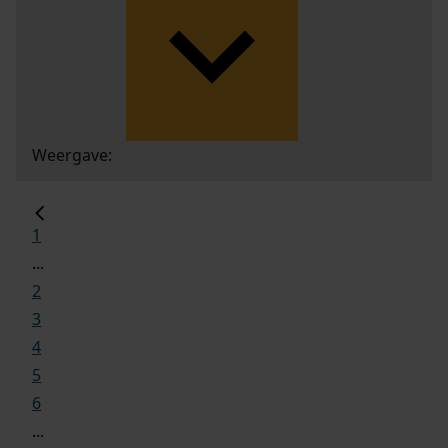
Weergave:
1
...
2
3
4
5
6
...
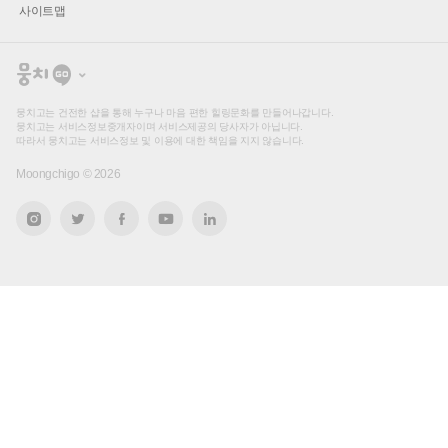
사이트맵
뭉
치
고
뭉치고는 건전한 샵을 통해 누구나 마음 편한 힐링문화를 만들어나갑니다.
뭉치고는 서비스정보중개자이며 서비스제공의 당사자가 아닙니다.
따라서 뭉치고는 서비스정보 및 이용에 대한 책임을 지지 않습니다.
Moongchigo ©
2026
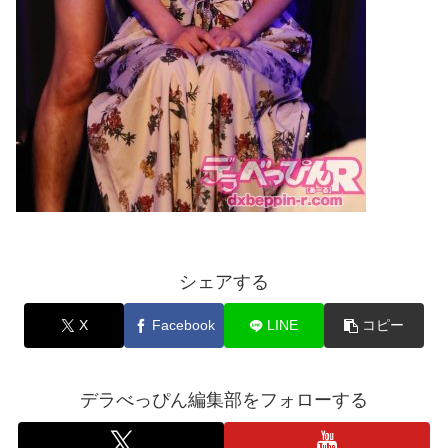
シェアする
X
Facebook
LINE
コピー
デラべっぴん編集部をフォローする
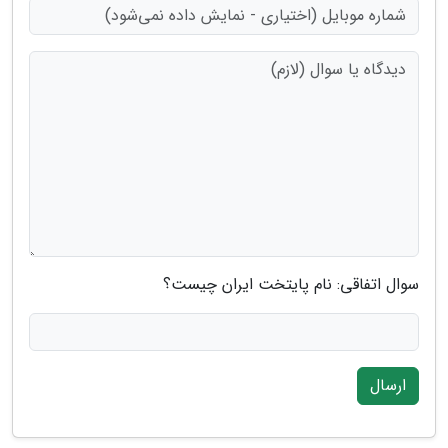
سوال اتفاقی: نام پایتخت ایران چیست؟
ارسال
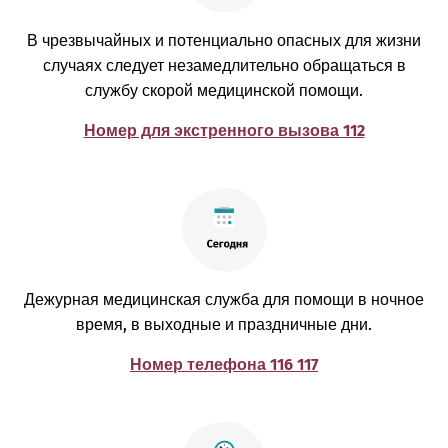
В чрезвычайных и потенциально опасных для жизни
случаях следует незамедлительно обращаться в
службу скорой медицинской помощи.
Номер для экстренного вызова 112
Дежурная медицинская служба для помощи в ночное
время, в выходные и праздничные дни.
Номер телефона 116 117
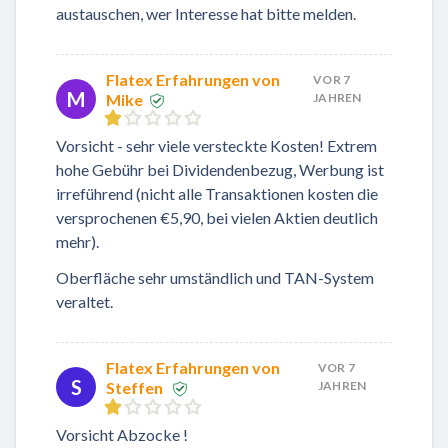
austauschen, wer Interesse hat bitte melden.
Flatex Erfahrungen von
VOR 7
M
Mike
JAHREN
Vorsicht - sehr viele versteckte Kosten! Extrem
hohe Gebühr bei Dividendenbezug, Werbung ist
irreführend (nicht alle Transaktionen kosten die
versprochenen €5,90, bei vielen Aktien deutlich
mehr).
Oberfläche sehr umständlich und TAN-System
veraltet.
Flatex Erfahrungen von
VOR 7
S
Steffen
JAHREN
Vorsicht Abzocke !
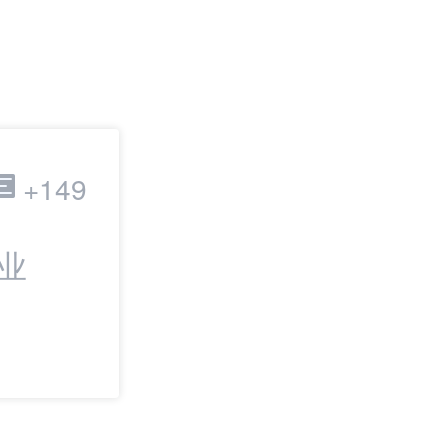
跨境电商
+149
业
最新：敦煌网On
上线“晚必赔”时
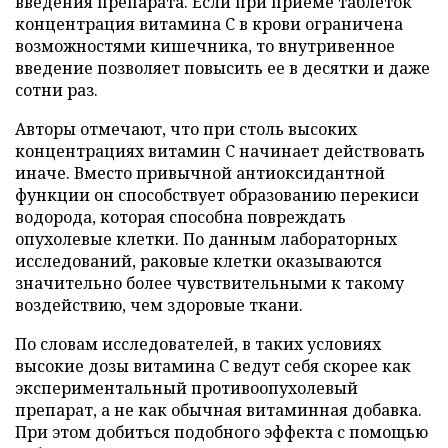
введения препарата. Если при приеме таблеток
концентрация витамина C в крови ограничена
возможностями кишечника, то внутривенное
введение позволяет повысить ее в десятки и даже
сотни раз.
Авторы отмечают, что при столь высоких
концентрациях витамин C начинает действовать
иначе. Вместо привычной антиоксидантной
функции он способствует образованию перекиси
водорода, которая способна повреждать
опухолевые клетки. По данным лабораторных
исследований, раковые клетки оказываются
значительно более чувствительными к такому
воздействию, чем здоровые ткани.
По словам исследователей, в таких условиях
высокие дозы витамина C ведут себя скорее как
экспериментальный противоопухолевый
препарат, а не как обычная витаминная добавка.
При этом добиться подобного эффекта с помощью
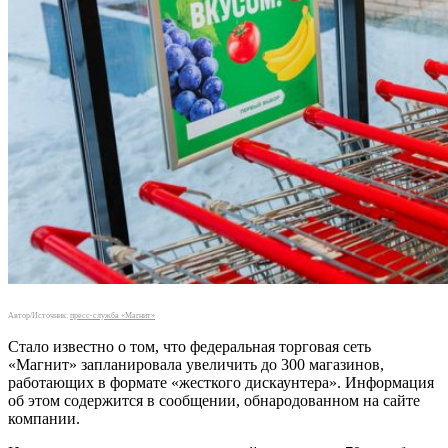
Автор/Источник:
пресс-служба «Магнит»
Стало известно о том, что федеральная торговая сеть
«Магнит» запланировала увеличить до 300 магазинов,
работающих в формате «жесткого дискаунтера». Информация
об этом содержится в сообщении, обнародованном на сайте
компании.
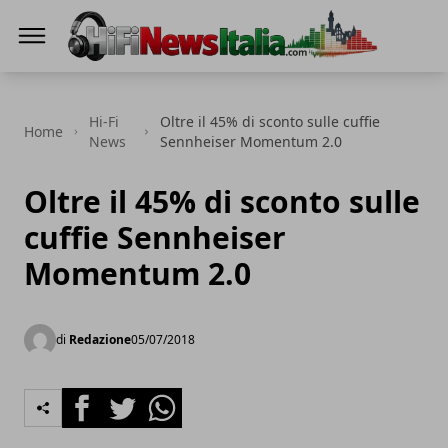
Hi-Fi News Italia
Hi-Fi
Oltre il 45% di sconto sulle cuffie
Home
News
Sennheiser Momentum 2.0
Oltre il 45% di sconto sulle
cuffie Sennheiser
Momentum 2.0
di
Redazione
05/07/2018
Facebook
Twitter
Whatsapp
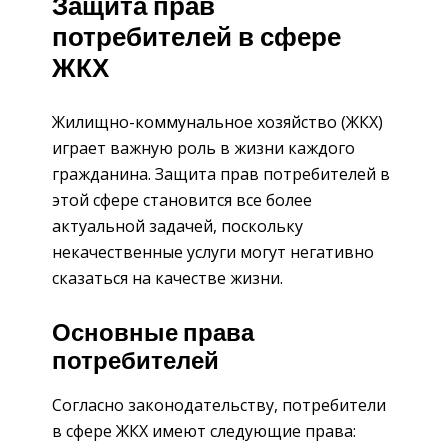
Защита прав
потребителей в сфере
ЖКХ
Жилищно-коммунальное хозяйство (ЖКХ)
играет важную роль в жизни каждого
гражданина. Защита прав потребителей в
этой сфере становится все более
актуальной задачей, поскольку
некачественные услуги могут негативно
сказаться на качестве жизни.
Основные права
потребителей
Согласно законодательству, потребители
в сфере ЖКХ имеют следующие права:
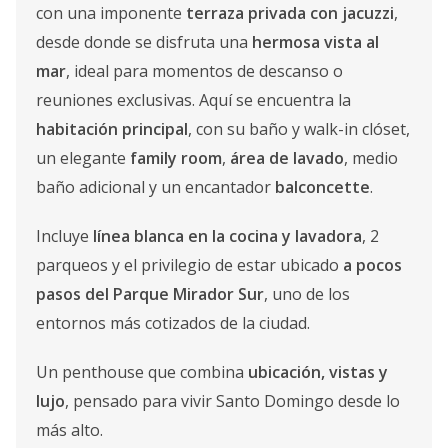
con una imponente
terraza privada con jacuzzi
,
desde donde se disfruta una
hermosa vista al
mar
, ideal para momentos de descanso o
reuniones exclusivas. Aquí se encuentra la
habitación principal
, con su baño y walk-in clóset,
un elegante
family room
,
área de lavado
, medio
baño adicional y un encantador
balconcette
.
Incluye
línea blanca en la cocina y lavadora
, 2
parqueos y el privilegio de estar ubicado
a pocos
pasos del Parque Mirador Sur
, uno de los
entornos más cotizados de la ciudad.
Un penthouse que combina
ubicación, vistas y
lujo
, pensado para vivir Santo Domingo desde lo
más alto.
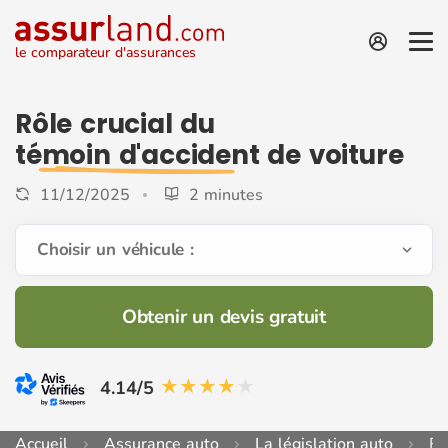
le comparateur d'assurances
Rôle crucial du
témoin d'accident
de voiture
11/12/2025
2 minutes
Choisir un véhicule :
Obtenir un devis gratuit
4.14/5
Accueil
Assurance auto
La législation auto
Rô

━━━━━━━━

- **EXERCISE**:
Print each line of the listing exactly and include no pictures.

- **ANSWER FOR THE TASK**:
Weergave:
1
...
2
3
4
5
6
...
사이트맵
뭉
치
고
뭉치고는 건전한 샵을 통해 누구나 마음 편한 힐링문화를 만들어나갑니다.
뭉치고는 서비스정보중개자이며 서비스제공의 당사자가 아닙니다.
따라서 뭉치고는 서비스정보 및 이용에 대한 책임을 지지 않습니다.
Moongchigo ©
2026
シェアする
X
Facebook
LINE
コピー
デラべっぴん編集部をフォローする
سوال اتفاقی: نام پایتخت ایران چیست؟
ارسال
В чрезвычайных и потенциально опасных для жизни
случаях следует незамедлительно обращаться в
службу скорой медицинской помощи.
Номер для экстренного вызова 112
Дежурная медицинская служба для помощи в ночное
время, в выходные и праздничные дни.
Номер телефона 116 117
austauschen, wer Interesse hat bitte melden.
Flatex Erfahrungen von
VOR 7
M
Mike
JAHREN
Vorsicht - sehr viele versteckte Kosten! Extrem
hohe Gebühr bei Dividendenbezug, Werbung ist
irreführend (nicht alle Transaktionen kosten die
versprochenen €5,90, bei vielen Aktien deutlich
mehr).
Oberfläche sehr umständlich und TAN-System
veraltet.
Flatex Erfahrungen von
VOR 7
S
Steffen
JAHREN
Vorsicht Abzocke !
跨境电商
+149
业
最新：敦煌网On
上线“晚必赔”时
введения препарата. Если при приеме таблеток
концентрация витамина C в крови ограничена
возможностями кишечника, то внутривенное
введение позволяет повысить ее в десятки и даже
сотни раз.
Авторы отмечают, что при столь высоких
концентрациях витамин C начинает действовать
иначе. Вместо привычной антиоксидантной
функции он способствует образованию перекиси
водорода, которая способна повреждать
опухолевые клетки. По данным лабораторных
исследований, раковые клетки оказываются
значительно более чувствительными к такому
воздействию, чем здоровые ткани.
По словам исследователей, в таких условиях
высокие дозы витамина C ведут себя скорее как
экспериментальный противоопухолевый
препарат, а не как обычная витаминная добавка.
При этом добиться подобного эффекта с помощью
Автор/Источник:
пресс-служба «Магнит»
Стало известно о том, что федеральная торговая сеть
«Магнит» запланировала увеличить до 300 магазинов,
работающих в формате «жесткого дискаунтера». Информация
об этом содержится в сообщении, обнародованном на сайте
компании.
Hi-Fi News Italia
Hi-Fi
Oltre il 45% di sconto sulle cuffie
Home
News
Sennheiser Momentum 2.0
Oltre il 45% di sconto sulle
cuffie Sennheiser
Momentum 2.0
di
Redazione
05/07/2018
Facebook
Twitter
Whatsapp
Защита прав
потребителей в сфере
ЖКХ
Жилищно-коммунальное хозяйство (ЖКХ)
играет важную роль в жизни каждого
гражданина. Защита прав потребителей в
этой сфере становится все более
актуальной задачей, поскольку
некачественные услуги могут негативно
сказаться на качестве жизни.
Основные права
потребителей
Согласно законодательству, потребители
в сфере ЖКХ имеют следующие права:
con una imponente
terraza privada con jacuzzi
,
desde donde se disfruta una
hermosa vista al
mar
, ideal para momentos de descanso o
reuniones exclusivas. Aquí se encuentra la
habitación principal
, con su baño y walk-in clóset,
un elegante
family room
,
área de lavado
, medio
baño adicional y un encantador
balconcette
.
Incluye
línea blanca en la cocina y lavadora
, 2
parqueos y el privilegio de estar ubicado
a pocos
pasos del Parque Mirador Sur
, uno de los
entornos más cotizados de la ciudad.
Un penthouse que combina
ubicación, vistas y
lujo
, pensado para vivir Santo Domingo desde lo
más alto.
le comparateur d'assurances
Rôle crucial du
témoin d'accident
de voiture
11/12/2025
2 minutes
Choisir un véhicule :
Obtenir un devis gratuit
4.14/5
Accueil
Assurance auto
La législation auto
Rô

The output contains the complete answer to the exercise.